*** Data extract ***

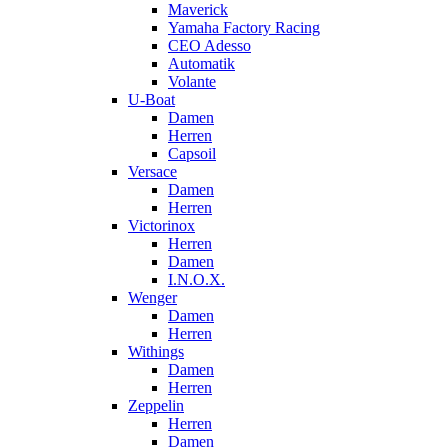
Maverick
Yamaha Factory Racing
CEO Adesso
Automatik
Volante
U-Boat
Damen
Herren
Capsoil
Versace
Damen
Herren
Victorinox
Herren
Damen
I.N.O.X.
Wenger
Damen
Herren
Withings
Damen
Herren
Zeppelin
Herren
Damen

*** End of Data extract ***

What is expected:
Return all the records above exactly, pictures omitted.

Result:
Maverick
Yamaha Factory Racing
CEO Adesso
Automatik
Volante
U-Boat
Damen
Herren
Capsoil
Versace
Damen
Herren
Victorinox
Herren
Damen
I.N.O.X.
Wenger
Damen
Herren
Withings
Damen
Herren
Zeppelin
Herren
Damen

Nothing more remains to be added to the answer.